Work instruction:
Look through the material below and return every line that contains "Publications".
------------
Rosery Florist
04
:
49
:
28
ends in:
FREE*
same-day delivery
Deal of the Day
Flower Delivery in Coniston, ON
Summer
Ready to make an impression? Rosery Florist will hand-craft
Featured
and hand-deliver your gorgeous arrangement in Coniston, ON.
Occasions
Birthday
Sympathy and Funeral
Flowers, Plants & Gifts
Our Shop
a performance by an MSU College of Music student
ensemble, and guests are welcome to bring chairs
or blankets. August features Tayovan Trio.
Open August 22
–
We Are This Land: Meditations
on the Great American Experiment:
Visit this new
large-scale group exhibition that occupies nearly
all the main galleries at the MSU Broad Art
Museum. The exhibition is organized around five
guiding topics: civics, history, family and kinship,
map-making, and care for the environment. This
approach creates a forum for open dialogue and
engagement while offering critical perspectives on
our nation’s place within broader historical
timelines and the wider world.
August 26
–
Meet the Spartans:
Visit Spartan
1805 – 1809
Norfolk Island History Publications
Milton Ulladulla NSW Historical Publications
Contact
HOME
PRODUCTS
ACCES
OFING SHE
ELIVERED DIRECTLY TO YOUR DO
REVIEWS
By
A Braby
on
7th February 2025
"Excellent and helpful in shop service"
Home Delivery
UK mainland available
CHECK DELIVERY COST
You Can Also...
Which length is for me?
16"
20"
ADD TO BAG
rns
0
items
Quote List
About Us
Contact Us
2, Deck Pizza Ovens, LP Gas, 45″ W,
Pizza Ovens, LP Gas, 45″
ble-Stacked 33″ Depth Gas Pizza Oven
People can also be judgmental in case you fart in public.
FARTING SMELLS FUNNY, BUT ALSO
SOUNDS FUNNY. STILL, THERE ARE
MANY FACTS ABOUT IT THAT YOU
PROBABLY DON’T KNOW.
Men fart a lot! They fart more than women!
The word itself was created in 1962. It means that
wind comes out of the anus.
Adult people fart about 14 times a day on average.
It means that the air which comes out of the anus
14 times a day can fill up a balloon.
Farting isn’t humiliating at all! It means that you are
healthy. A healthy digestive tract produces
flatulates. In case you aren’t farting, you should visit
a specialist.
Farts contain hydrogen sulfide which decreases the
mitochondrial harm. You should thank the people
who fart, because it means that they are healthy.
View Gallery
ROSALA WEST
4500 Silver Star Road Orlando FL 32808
------------
Result for this exercise:
Norfolk Island History Publications
Milton Ulladulla NSW Historical Publications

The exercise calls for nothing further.